→ **Task directions**
Under this line are the records; repeat exactly the lines starting at the one containing "spanischen Fachkräfte aus der" and ending at the one containing "ideeën rond storytelling", omitting pictures.
── Records for processing
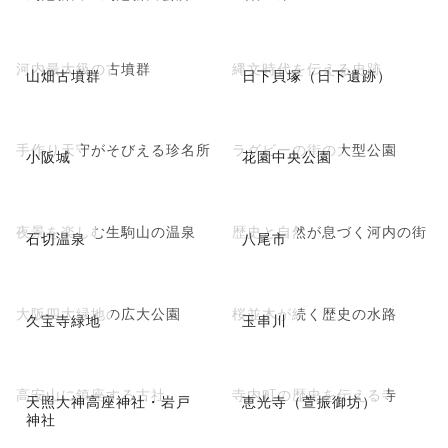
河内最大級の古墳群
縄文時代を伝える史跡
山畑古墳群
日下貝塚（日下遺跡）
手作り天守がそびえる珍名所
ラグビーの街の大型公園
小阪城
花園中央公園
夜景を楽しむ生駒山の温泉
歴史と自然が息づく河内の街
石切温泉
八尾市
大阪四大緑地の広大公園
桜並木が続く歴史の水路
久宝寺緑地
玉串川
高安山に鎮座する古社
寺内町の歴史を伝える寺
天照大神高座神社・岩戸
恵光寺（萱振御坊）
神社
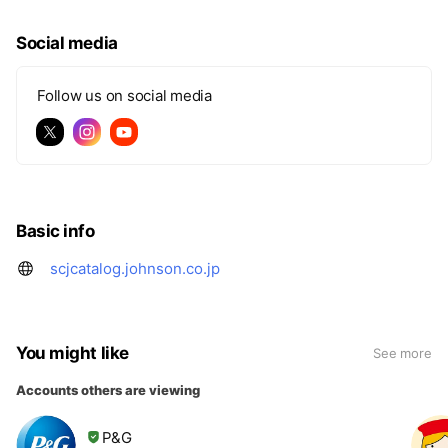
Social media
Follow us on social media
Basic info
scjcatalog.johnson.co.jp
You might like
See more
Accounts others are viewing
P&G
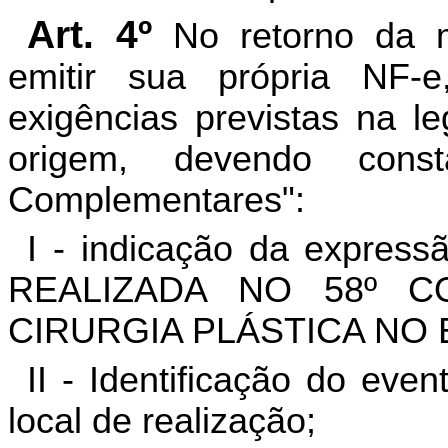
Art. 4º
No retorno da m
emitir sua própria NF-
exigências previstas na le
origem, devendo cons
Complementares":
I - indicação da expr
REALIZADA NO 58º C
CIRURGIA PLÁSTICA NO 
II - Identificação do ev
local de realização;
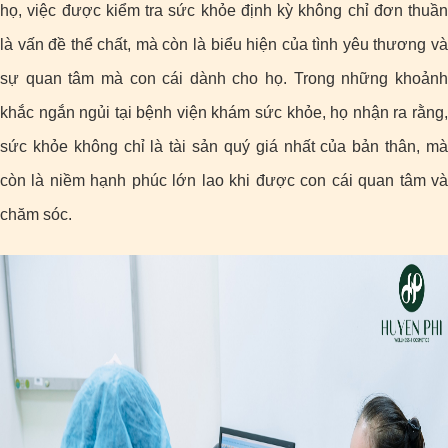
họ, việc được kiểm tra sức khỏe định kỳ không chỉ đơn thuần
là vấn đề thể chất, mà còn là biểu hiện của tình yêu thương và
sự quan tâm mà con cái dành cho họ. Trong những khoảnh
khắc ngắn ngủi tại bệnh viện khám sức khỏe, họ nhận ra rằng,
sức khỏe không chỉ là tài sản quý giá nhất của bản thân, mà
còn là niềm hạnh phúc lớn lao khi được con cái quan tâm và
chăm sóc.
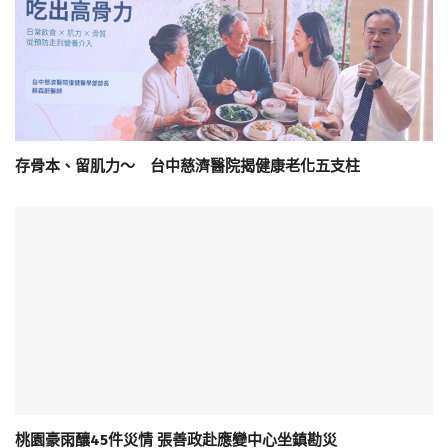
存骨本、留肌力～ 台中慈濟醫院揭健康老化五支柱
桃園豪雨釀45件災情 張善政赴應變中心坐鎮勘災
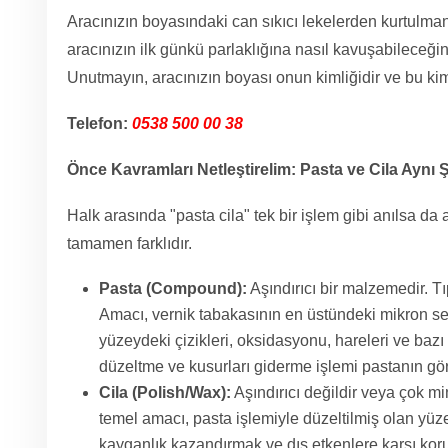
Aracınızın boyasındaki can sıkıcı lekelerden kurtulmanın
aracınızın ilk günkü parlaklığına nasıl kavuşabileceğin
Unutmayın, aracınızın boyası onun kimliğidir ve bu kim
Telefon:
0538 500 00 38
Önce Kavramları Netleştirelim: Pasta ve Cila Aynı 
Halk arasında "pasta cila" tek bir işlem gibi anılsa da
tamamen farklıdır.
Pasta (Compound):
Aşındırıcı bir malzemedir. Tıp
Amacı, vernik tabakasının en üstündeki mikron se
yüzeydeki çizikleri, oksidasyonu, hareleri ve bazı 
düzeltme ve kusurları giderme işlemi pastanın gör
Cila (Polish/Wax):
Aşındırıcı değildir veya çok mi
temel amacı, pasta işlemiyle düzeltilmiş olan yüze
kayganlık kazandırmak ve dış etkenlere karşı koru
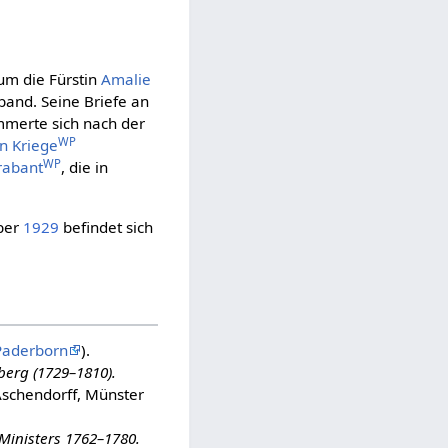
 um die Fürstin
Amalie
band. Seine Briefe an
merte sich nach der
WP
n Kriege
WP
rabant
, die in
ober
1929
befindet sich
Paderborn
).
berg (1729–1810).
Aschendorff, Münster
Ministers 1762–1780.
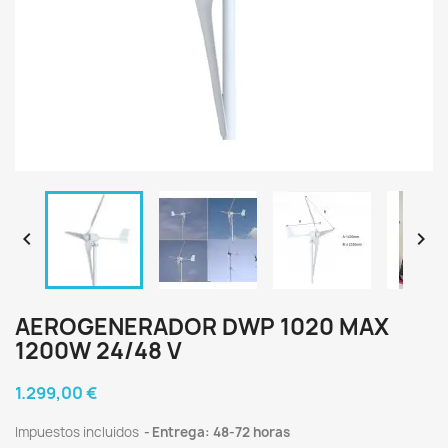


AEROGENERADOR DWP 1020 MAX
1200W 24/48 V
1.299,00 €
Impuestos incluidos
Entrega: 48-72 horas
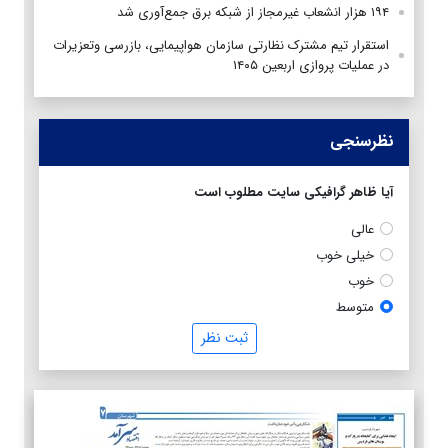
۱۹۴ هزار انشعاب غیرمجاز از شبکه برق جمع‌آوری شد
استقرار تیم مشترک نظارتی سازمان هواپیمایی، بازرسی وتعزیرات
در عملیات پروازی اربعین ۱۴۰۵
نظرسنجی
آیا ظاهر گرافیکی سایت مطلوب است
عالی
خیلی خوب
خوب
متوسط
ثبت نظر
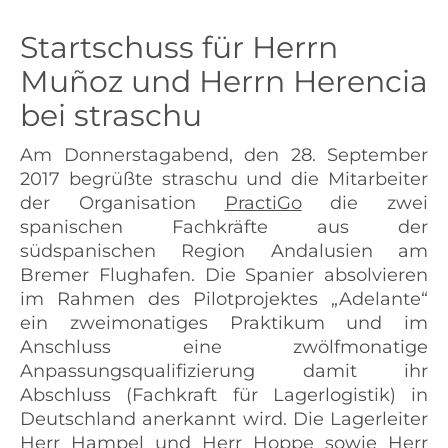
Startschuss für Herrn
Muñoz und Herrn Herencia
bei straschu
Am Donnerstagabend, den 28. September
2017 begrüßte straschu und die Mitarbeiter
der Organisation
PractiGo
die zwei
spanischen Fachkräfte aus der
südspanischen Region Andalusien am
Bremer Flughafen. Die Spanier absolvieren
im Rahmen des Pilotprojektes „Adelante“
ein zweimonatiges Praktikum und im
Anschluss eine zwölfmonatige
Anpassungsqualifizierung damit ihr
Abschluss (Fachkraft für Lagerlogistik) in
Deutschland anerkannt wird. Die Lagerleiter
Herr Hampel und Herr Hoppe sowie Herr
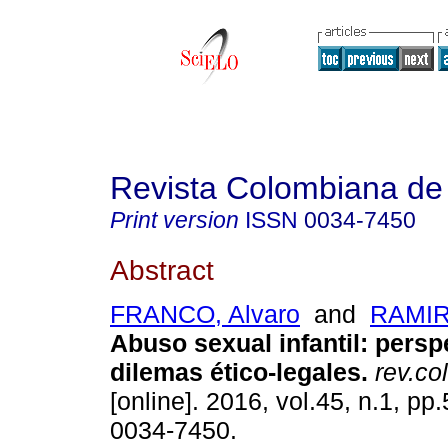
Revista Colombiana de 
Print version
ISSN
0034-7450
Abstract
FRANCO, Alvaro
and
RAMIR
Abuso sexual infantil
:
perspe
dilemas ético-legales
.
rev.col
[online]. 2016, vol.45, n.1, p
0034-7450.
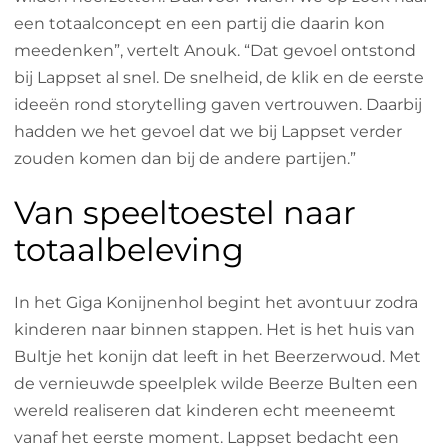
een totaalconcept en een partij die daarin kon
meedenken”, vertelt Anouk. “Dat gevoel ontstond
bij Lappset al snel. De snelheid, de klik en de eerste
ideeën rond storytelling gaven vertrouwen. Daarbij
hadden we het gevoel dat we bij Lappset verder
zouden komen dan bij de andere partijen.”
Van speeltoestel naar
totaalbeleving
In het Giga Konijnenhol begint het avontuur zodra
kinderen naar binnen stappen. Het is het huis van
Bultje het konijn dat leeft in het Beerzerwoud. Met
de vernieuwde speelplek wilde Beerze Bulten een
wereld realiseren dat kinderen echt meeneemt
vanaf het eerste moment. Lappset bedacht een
────
→ **Response to the task**
spanischen Fachkräfte aus der
südspanischen Region Andalusien am
Bremer Flughafen. Die Spanier absolvieren
im Rahmen des Pilotprojektes „Adelante“
ein zweimonatiges Praktikum und im
Anschluss eine zwölfmonatige
Anpassungsqualifizierung damit ihr
Abschluss (Fachkraft für Lagerlogistik) in
Deutschland anerkannt wird. Die Lagerleiter
Herr Hampel und Herr Hoppe sowie Herr
Revista Colombiana de 
Print version
ISSN
0034-7450
Abstract
FRANCO, Alvaro
and
RAMIR
Abuso sexual infantil
:
perspe
dilemas ético-legales
.
rev.col
[online]. 2016, vol.45, n.1, p
0034-7450.
een totaalconcept en een partij die daarin kon
meedenken”, vertelt Anouk. “Dat gevoel ontstond
bij Lappset al snel. De snelheid, de klik en de eerste
ideeën rond storytelling gaven vertrouwen. Daarbij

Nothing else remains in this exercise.